- [WORK TASK]
No pictures belong in the result; set down exactly the lines from the one containing "What elements are in" through the final line of the listing, and nothing more.

-- Opening Marker --

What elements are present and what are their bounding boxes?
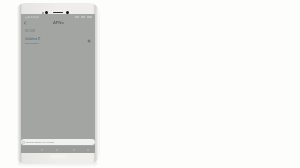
staticText: Vodafone IT: [25, 37, 41, 41]
staticText: ▲ ■ ● ■ ■: [25, 15, 39, 18]
staticText: APNs: [53, 20, 64, 26]
button[interactable]: Back: [21, 19, 29, 27]
staticText: Restored default APN settings: [26, 141, 55, 144]
staticText: web.omnitel: [25, 42, 39, 45]
button[interactable]: Recents: [38, 146, 46, 153]
button[interactable]: Vodafone IT: [21, 35, 95, 46]
button[interactable]: Home: [53, 146, 61, 153]
staticText: NO SIM: [25, 29, 36, 33]
button[interactable]: Back: [70, 146, 78, 153]
button[interactable]: Restored default APN settings: [21, 139, 95, 145]
button[interactable]: Menu: [84, 146, 92, 153]
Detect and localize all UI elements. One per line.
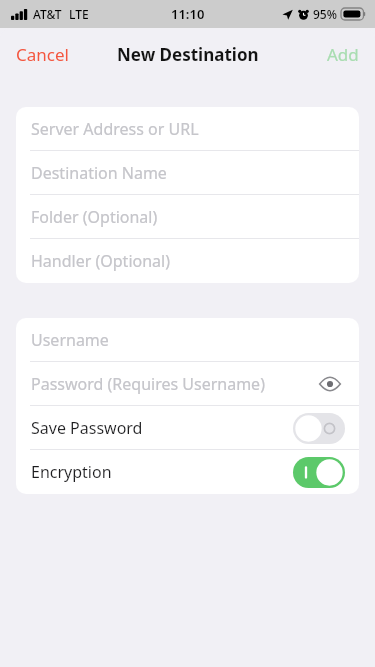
button[interactable]: Server Address or URL — [16, 107, 359, 151]
button[interactable]: Destination Name — [16, 151, 359, 195]
staticText: Server Address or URL — [31, 118, 345, 140]
staticText: Destination Name — [31, 162, 345, 184]
staticText: 11:10 — [171, 5, 205, 23]
staticText: Encryption — [31, 461, 112, 483]
staticText: Password (Requires Username) — [31, 373, 315, 395]
button[interactable]: Username — [16, 318, 359, 362]
button[interactable]: Cancel — [0, 35, 85, 74]
staticText: Add — [327, 43, 359, 66]
staticText: Handler (Optional) — [31, 250, 345, 272]
button[interactable]: Folder (Optional) — [16, 195, 359, 239]
staticText: 95% — [313, 6, 337, 22]
staticText: Save Password — [31, 417, 143, 439]
staticText: LTE — [69, 6, 89, 22]
staticText: Username — [31, 329, 345, 351]
button[interactable]: Handler (Optional) — [16, 239, 359, 283]
button[interactable]: Show password — [315, 369, 345, 399]
button[interactable]: Password (Requires Username) — [16, 362, 359, 406]
button[interactable]: Add — [311, 35, 375, 74]
button[interactable]: Save Password — [16, 406, 359, 450]
staticText: Cancel — [16, 43, 69, 66]
button[interactable]: Encryption — [16, 450, 359, 494]
staticText: Folder (Optional) — [31, 206, 345, 228]
staticText: AT&T — [33, 6, 62, 22]
staticText: New Destination — [117, 43, 259, 66]
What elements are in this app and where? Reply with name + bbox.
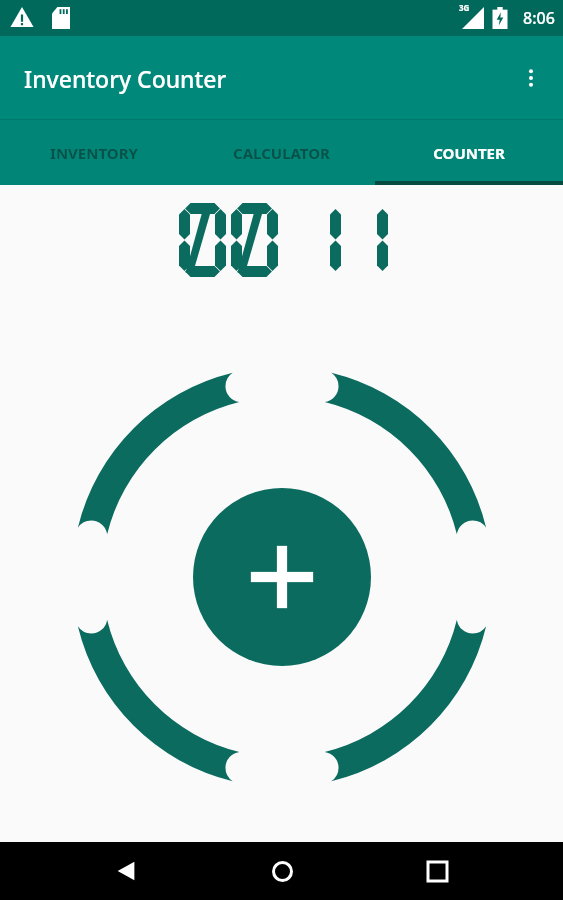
button[interactable]: Back <box>97 842 155 900</box>
button[interactable]: CALCULATOR <box>187 120 375 185</box>
button[interactable]: Recent apps <box>408 842 466 900</box>
staticText: INVENTORY <box>50 143 138 163</box>
button[interactable]: Home <box>253 842 311 900</box>
button[interactable]: INVENTORY <box>0 120 187 185</box>
button[interactable]: More options <box>507 54 555 102</box>
staticText: COUNTER <box>433 143 505 163</box>
button[interactable]: Increment counter <box>193 488 371 666</box>
staticText: 8:06 <box>523 7 555 29</box>
staticText: 3G <box>459 2 470 13</box>
staticText: CALCULATOR <box>233 143 330 163</box>
staticText: Inventory Counter <box>24 63 227 94</box>
button[interactable]: COUNTER <box>375 120 563 185</box>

-- Closing Marker --

- [SOLUTION FOR THIS TASK]
What elements are in this app and where? Reply with name + bbox.
button[interactable]: Back <box>97 842 155 900</box>
button[interactable]: CALCULATOR <box>187 120 375 185</box>
button[interactable]: Recent apps <box>408 842 466 900</box>
staticText: INVENTORY <box>50 143 138 163</box>
button[interactable]: Home <box>253 842 311 900</box>
button[interactable]: INVENTORY <box>0 120 187 185</box>
button[interactable]: More options <box>507 54 555 102</box>
staticText: COUNTER <box>433 143 505 163</box>
button[interactable]: Increment counter <box>193 488 371 666</box>
staticText: 8:06 <box>523 7 555 29</box>
staticText: 3G <box>459 2 470 13</box>
staticText: CALCULATOR <box>233 143 330 163</box>
staticText: Inventory Counter <box>24 63 227 94</box>
button[interactable]: COUNTER <box>375 120 563 185</box>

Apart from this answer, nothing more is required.